Saved data entries:
◇ ◇ ◇ ◇ ◇
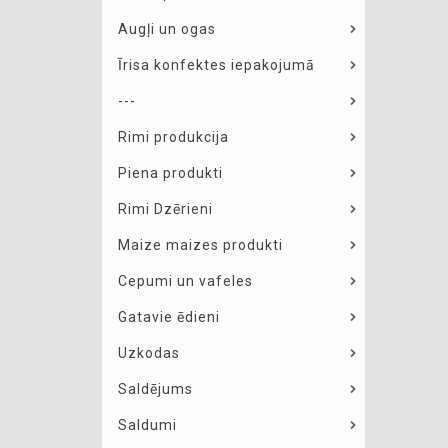
Augļi un ogas
Īrisa konfektes iepakojumā
---
Rimi produkcija
Piena produkti
Rimi Dzērieni
Maize maizes produkti
Cepumi un vafeles
Gatavie ēdieni
Uzkodas
Saldējums
Saldumi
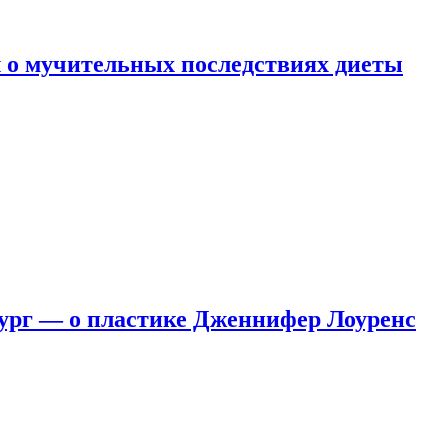
 о мучительных последствиях диеты
ург — о пластике Дженнифер Лоуренс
◇ ◇ ◇ ◇ ◇
TASK DETAILS:
Tell how many lines above contain the word "produkti". Give the number alone.

FINAL ANSWER:
2